The most relevant connection for this post is La Raza, which connects Line 5 (the airport line) to Line 3 (a north-south line that runs through a lot of nice middle class neighborhoods). The damn thing is over a half-mile long (like the airport) but rather less pleasant. The first time you do it you will notice the science museum laid out along the walls, covering the history of the universe. The 78th time you do it, you will start to feel like the transfer has taken you the entire age of the universe. I can see this being a deterrent, but come on. By the time you have memorized the panels on the evolution of the cockroach, you can start people watching instead.
The wildest is Chabacano, which connects lines 2, 8, and 9 in wild mess of tunnels, bridges, and escalators. Up-down up-down up-down, great for kids, less so for commuters. But the brutalist architecture is so cheap that it’s charming. In fact, you might recognize some it: they filmed the subway shootouts in Total Recall there. Click the link. The station really is laid out just like the chase! No directorial tricks; they just had Arnie make the transfer. With people shooting at him.
The weirdest is Ermita connecting Line 2 and the newest Line 12. The corridors zig and zag like a protractor. I have no idea why, but if I had to guess, it was much cheaper than just barreling a straight connection through. Kinda triples the distance.
The best is Zapata. Just take it. Much more interesting stuff on the walls than the science museum at La Raza.
And the longest? Oh sweet Mary mother of God, Atlatilco. It connects Line 8 and Line 12. It goes on forever. I did it precisely once, just to see it. I will not voluntarily do it again.
I could go on.
Anyway, the long La Raza connection is not why few people take the airport line. Nor is it crowding. (Want to go to Condesa? Line 5 to Line 9. Annoying transfer; you gotta climb a lot of escalators. But it is still crazy fast and there is very little crowding, even by D.C. standards.)

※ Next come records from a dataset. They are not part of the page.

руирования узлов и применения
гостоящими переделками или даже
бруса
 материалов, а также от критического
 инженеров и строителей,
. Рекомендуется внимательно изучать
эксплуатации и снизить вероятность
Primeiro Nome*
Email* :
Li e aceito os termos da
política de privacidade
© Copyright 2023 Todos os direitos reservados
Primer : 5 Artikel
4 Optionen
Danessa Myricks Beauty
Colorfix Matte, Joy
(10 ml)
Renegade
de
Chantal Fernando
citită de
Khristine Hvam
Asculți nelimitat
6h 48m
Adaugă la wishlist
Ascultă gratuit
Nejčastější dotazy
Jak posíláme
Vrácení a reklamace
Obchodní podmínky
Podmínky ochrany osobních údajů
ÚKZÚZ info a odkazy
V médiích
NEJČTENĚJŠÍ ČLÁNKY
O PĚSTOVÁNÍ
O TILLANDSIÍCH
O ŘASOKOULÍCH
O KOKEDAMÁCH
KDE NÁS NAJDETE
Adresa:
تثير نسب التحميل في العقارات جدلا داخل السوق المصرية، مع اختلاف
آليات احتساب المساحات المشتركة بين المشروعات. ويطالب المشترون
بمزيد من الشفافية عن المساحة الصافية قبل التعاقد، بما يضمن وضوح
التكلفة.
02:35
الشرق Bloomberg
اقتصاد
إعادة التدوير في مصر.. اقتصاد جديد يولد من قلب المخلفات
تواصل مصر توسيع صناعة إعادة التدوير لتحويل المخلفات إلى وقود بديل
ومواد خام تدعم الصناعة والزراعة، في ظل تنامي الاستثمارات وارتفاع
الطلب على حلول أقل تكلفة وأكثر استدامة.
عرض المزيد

No, it is just that too many upper middle class chilangos still feel weird on the metro. You know, people selling you candy and phone chargers and music CDs. (I do not understand that market.) Which is too bad.
But which will soon change. Mexico City is building a new airport right outside the city. The talk is of extending Line B to it ... but the real project will be an express train running from Observatorio, where the new commuter rail from Toluca will come in, out to the new airport. It will not be part of the Metro system (although it will connect to it) and it will cost a lot more than the current 29¢. So the middle class will take it, but the poor will not, and so transit will remain class segregated.
It also looks like the airport might be open before the airport connections, which is going to be a Godawful mess, but that is another story.